Thelma Lóa Hermannsdóttir

Personal information
- Date of birth: 14 November 1999 (age 26)
- Height: 1.73 m (5 ft 8 in)
- Positions: Midfielder; forward;

Team information
- Current team: FH
- Number: 11

College career
- Years: Team / Apps / (Gls)
- 2018–2022: Florida Atlantic Owls / 88 / (9)

Senior career*
- Years: Team / Apps / (Gls)
- 2016–2020: Fylkir / – / (–)
- 2020–2021: KR / – / (–)
- 2024: FH / 3 / (0)
- 2024–2025: Fort Lauderdale United / 8 / (0)
- 2025–: FH / 21 / (11)

International career^{‡}
- Iceland U17 / 2 / (0)
- Iceland U19 / 5 / (0)

= Thelma Lóa Hermannsdóttir =

Icelandicfootballer (born 1999)

Thelma Lóa Hermannsdóttir (born 14 November 1999) is an Icelandic professional footballer who plays as a midfielder or forward for Besta deild kvenna club FH. She played college soccer in the United States for the Florida Atlantic Owls before joining USL Super League club Fort Lauderdale United FC for one season. She has also previously played domestically for Fylkir and KR.

== Early life ==
Thelma Lóa was raised in Reykjavík, where she attended primary school at Árbæjarskóli. Her parents are former Iceland national team captains Hermann Hreiðarsson and Ragna Lóa Stefánsdóttir, while her sister is fellow professional footballer Ída Marín Hermannsdóttir. At age 17, Thelma Lóa started playing professionally in 2016 with Fylkir of the Úrvalsdeild kvenna. She was an unused substitute in her first 3 games in the squad before debuting as a second-half substitute in a match against Þór/KA. She scored her first professional goal on 20 July 2016, against Selfoss. In 2018, her final year playing in Iceland full-time, she scored Fylkir's lone goal in a lopsided 9–1 Icelandic Women's Football Cup semifinal defeat to Stjarnan.

== College career ==
Thelma Lóa moved to the United States in 2018 to study abroad at Florida Atlantic University. She played five seasons of college soccer for the Florida Atlantic Owls, scoring recording 9 goals in 88 games played. In her freshman and sophomore years, she was a bench player, starting in 2 of her 18 appearances in 2018 and then starting in zero of her 21 appearances the following season.

Thelma Lóa was not able to play collegiately in 2020 due to the COVID-19 pandemic. Instead, she spent a short stint back in Iceland with KR, gaining playing time in the lead-up to the NCAA's return to action.

As a junior back at Florida Atlantic in the 2021 spring season, Thelma Lóa scored twice, first in the Owls' season-opener, and then in the team's regular-season finale. She also notched an assist in Florida Atlantic's Conference USA tournament opener against Southern Miss. In the fall of 2021, Thelma Lóa played in all 18 of the Owls' matches and posted a season-high 78 minutes against Charlotte in the CUSA tournament.
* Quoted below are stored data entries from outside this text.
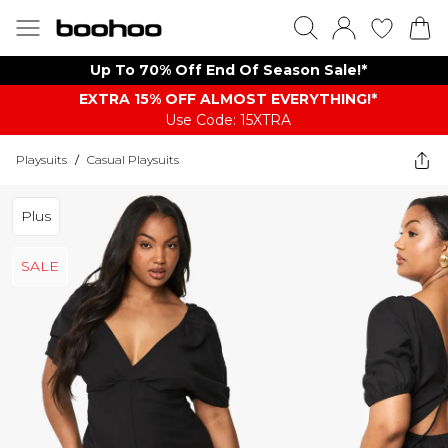
Up To 70% Off End Of Season Sale!*
EXTRA 15% OFF ALMOST EVERYTHING​​​!*
Use Code: 15XTRA
Playsuits
/
Casual Playsuits
Plus
SALE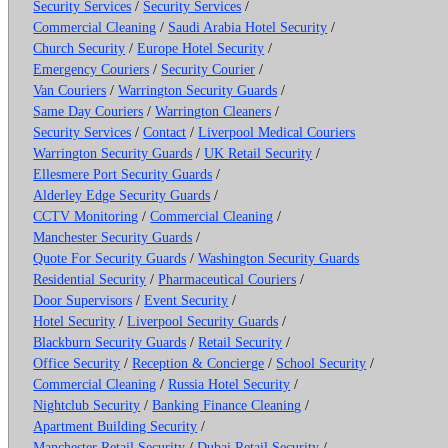
Security Services
/
Security Services
/
Commercial Cleaning
/
Saudi Arabia Hotel Security
/
Church Security
/
Europe Hotel Security
/
Emergency Couriers
/
Security Courier
/
Van Couriers
/
Warrington Security Guards
/
Same Day Couriers
/
Warrington Cleaners
/
Security Services
/
Contact
/
Liverpool Medical Couriers
Warrington Security Guards
/
UK Retail Security
/
Ellesmere Port Security Guards
/
Alderley Edge Security Guards
/
CCTV Monitoring
/
Commercial Cleaning
/
Manchester Security Guards
/
Quote For Security Guards
/
Washington Security Guards
Residential Security
/
Pharmaceutical Couriers
/
Door Supervisors
/
Event Security
/
Hotel Security
/
Liverpool Security Guards
/
Blackburn Security Guards
/
Retail Security
/
Office Security
/
Reception & Concierge
/
School Security
/
Commercial Cleaning
/
Russia Hotel Security
/
Nightclub Security
/
Banking Finance Cleaning
/
Apartment Building Security
/
Manchester Retail Security
/
Dubai Retail Security
/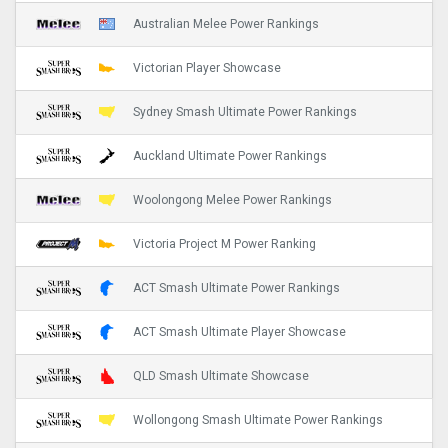
Australian Melee Power Rankings
Victorian Player Showcase
Sydney Smash Ultimate Power Rankings
Auckland Ultimate Power Rankings
Woolongong Melee Power Rankings
Victoria Project M Power Ranking
ACT Smash Ultimate Power Rankings
ACT Smash Ultimate Player Showcase
QLD Smash Ultimate Showcase
Wollongong Smash Ultimate Power Rankings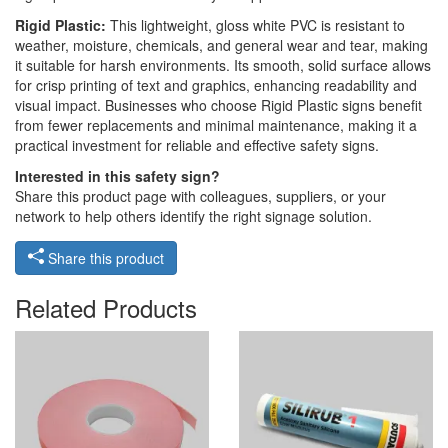
Rigid Plastic:
This lightweight, gloss white PVC is resistant to
weather, moisture, chemicals, and general wear and tear, making
it suitable for harsh environments. Its smooth, solid surface allows
for crisp printing of text and graphics, enhancing readability and
visual impact. Businesses who choose Rigid Plastic signs benefit
from fewer replacements and minimal maintenance, making it a
practical investment for reliable and effective safety signs.
Interested in this safety sign?
Share this product page with colleagues, suppliers, or your
network to help others identify the right signage solution.
Share this product
Related Products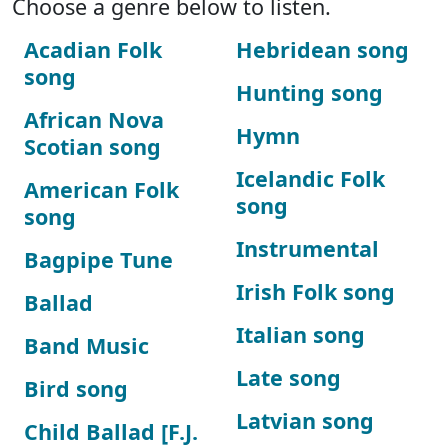
Choose a genre below to listen.
Acadian Folk
Hebridean song
song
Hunting song
African Nova
Hymn
Scotian song
Icelandic Folk
American Folk
song
song
Instrumental
Bagpipe Tune
Irish Folk song
Ballad
Italian song
Band Music
Late song
Bird song
Latvian song
Child Ballad [F.J.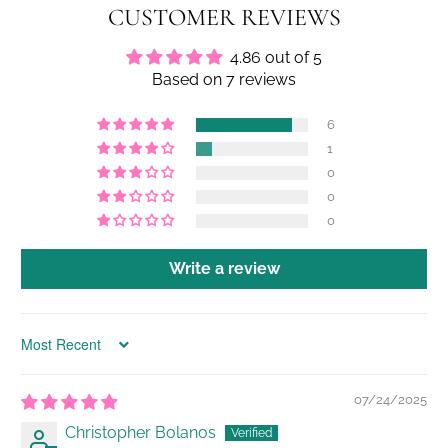
CUSTOMER REVIEWS
4.86 out of 5
Based on 7 reviews
6
1
0
0
0
Write a review
Sort by
07/24/2025
Christopher Bolanos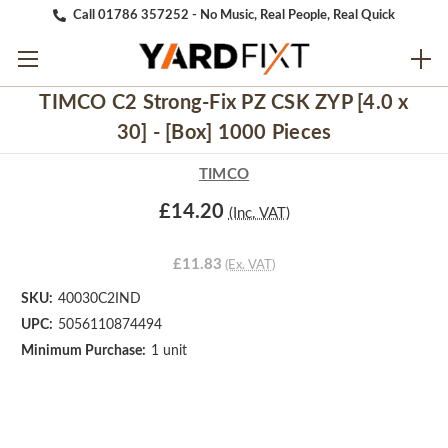
Call 01786 357252 - No Music, Real People, Real Quick
TIMCO C2 Strong-Fix PZ CSK ZYP [4.0 x
30] - [Box] 1000 Pieces
TIMCO
£14.20
(Inc. VAT)
£11.83
(Ex. VAT)
SKU:
40030C2IND
UPC:
5056110874494
Minimum Purchase:
1 unit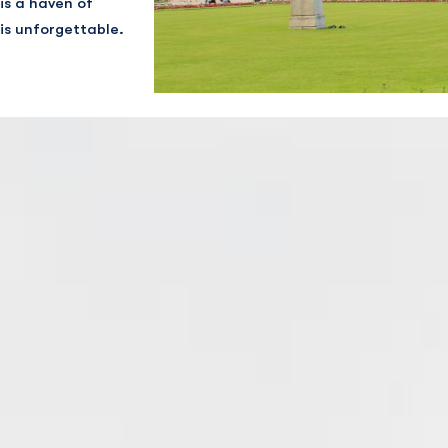
is a haven of
is unforgettable.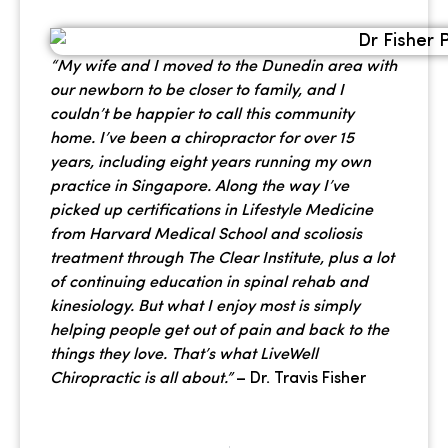
“My wife and I moved to the Dunedin area with
our newborn to be closer to family, and I
couldn’t be happier to call this community
home. I’ve been a chiropractor for over 15
years, including eight years running my own
practice in Singapore. Along the way I’ve
picked up certifications in Lifestyle Medicine
from Harvard Medical School and scoliosis
treatment through The Clear Institute, plus a lot
of continuing education in spinal rehab and
kinesiology. But what I enjoy most is simply
helping people get out of pain and back to the
things they love. That’s what LiveWell
Chiropractic is all about.”
– Dr. Travis Fisher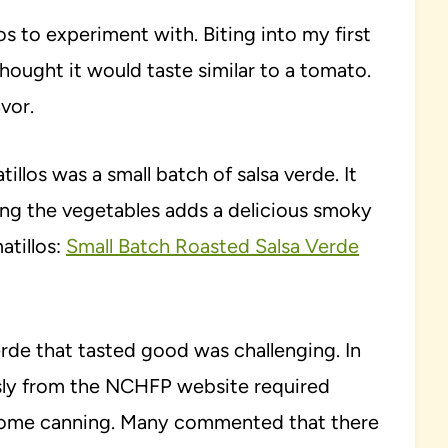
los to experiment with. Biting into my first
thought it would taste similar to a tomato.
avor.
tillos was a small batch of salsa verde. It
ting the vegetables adds a delicious smoky
atillos:
Small Batch Roasted Salsa Verde
erde that tasted good was challenging. In
ously from the NCHFP website required
r home canning. Many commented that there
Finally, as a fifth-year player in 2022 (athletes were offered an additional year of NCAA eligibility due to the COVID-19 pandemic), Thelma Lóa had her most successful season, scoring a career-high 6 goals and earning third-team All-CUSA honors. Three of her six goals came in a hat-trick against UTEP in October 2022. She also scored the equalizer in a comeback win over Charlotte in the CUSA tournament semifinals en route to a CUSA tournament runner-up finish.

== Club career ==
After graduating from college, Thelma Lóa joined FH. She participated in 3 games for the club in the 2024 Besta deild kvenna.
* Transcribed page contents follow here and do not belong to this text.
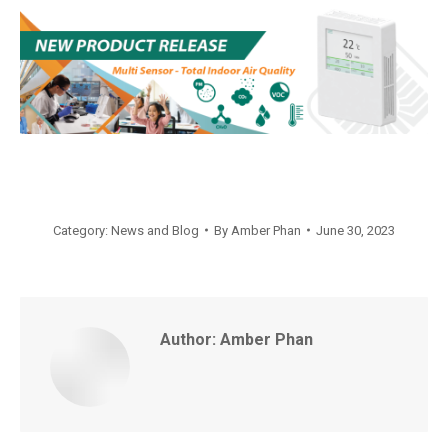
Category:
News and Blog
By
Amber Phan
June 30, 2023
Author:
Amber Phan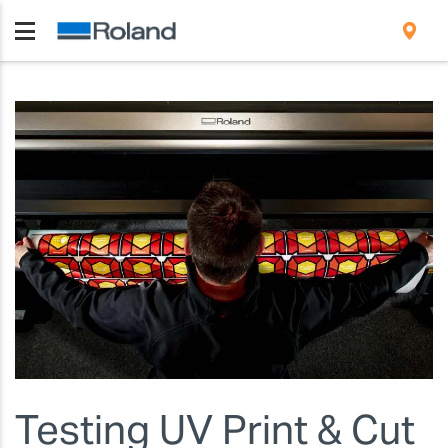
Testing UV Print & Cut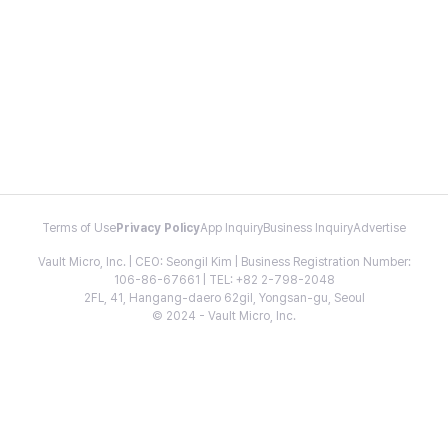
Terms of Use
Privacy Policy
App Inquiry
Business Inquiry
Advertise
Vault Micro, Inc. | CEO: Seongil Kim | Business Registration Number:
106-86-67661 | TEL: +82 2-798-2048
2FL, 41, Hangang-daero 62gil, Yongsan-gu, Seoul
© 2024 - Vault Micro, Inc.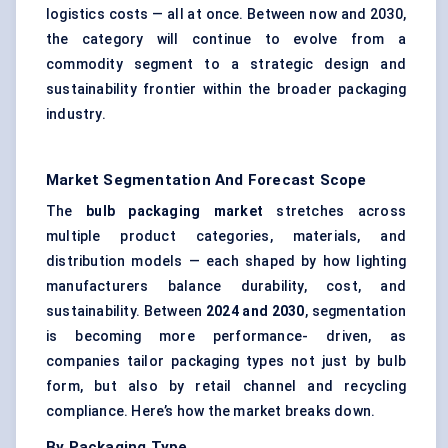
logistics costs — all at once. Between now and 2030,
the category will continue to evolve from a
commodity segment to a strategic design and
sustainability frontier within the broader packaging
industry.
Market Segmentation And Forecast Scope
The
bulb packaging market
stretches across
multiple product categories, materials, and
distribution models — each shaped by how lighting
manufacturers balance durability, cost, and
sustainability. Between
2024 and 2030
, segmentation
is becoming more performance- driven, as
companies tailor packaging types not just by bulb
form, but also by retail channel and recycling
compliance. Here’s how the market breaks down.
By Packaging Type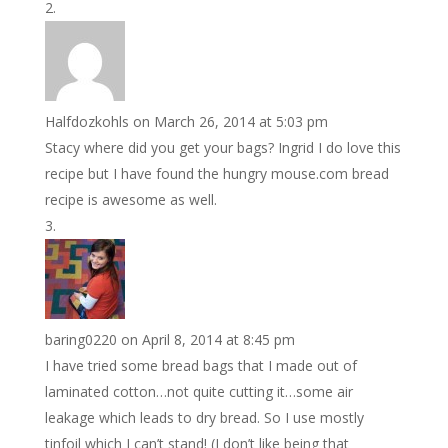
Halfdozkohls
on March 26, 2014 at 5:03 pm
Stacy where did you get your bags? Ingrid I do love this
recipe but I have found the hungry mouse.com bread
recipe is awesome as well.
baring0220
on April 8, 2014 at 8:45 pm
I have tried some bread bags that I made out of
laminated cotton…not quite cutting it…some air
leakage which leads to dry bread. So I use mostly
tinfoil which I can’t stand! (I don’t like being that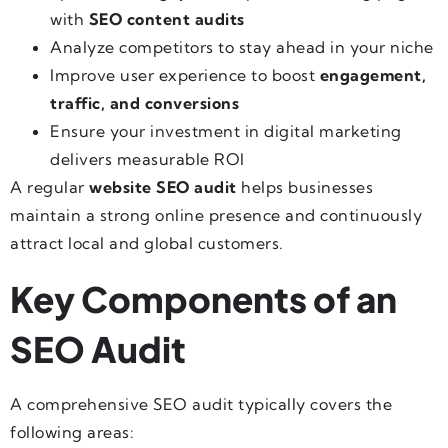
with
SEO content audits
Analyze competitors to stay ahead in your niche
Improve user experience to boost
engagement,
traffic, and conversions
Ensure your investment in digital marketing
delivers measurable ROI
A regular
website SEO audit
helps businesses
maintain a strong online presence and continuously
attract local and global customers.
Key Components of an
SEO Audit
A comprehensive SEO audit typically covers the
following areas:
In October 2024, Thelma Lóa returned to Florida, signing a contract with Fort Lauderdale United FC partway through the first half of the inaugural USL Super League season. She made her Super League debut on 1 December 2024, coming on as a stoppage-time substitute in a 2–1 win over the Dallas Trinity. She went on to make play in 7 league matches for the club, as well as in the 2025 USL Super League final, in which Fort Lauderdale were defeated by Tampa Bay Sun FC. On 8 July 2025, Fort Lauderdale United announced that Thelma Lóa would be departing from the club after one season.
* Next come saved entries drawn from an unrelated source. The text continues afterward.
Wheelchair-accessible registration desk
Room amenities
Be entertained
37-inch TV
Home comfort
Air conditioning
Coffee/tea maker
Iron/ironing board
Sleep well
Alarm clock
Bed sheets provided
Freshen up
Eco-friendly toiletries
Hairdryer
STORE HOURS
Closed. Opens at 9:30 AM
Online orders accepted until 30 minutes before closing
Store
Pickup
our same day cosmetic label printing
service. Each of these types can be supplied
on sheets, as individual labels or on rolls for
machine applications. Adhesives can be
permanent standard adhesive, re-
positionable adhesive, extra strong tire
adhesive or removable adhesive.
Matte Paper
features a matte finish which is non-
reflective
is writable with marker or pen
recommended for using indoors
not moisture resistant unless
On July 17, 2025, Thelma Lóa was announced to have returned to FH, a move that reunited her with her sister, fellow FH player Ída Marín Hermannsdóttir. She scored her first goals for FH in August 2025, tallying a hat-trick in a 5–3 victory over Þór/KA that lifted FH to second place in the league standings. She continued to make her mark as a midseason acquisition, scoring 9 goals in her first 13 league games. Morgunblaðið selected Thelma Lóa as the newspaper's Besta deild kvenna October 2025 Player of the Month.

== International career ==
Thelma Lóa has represented Iceland internationally at the U17 and U19 levels, totaling 7 appearances across both age groups.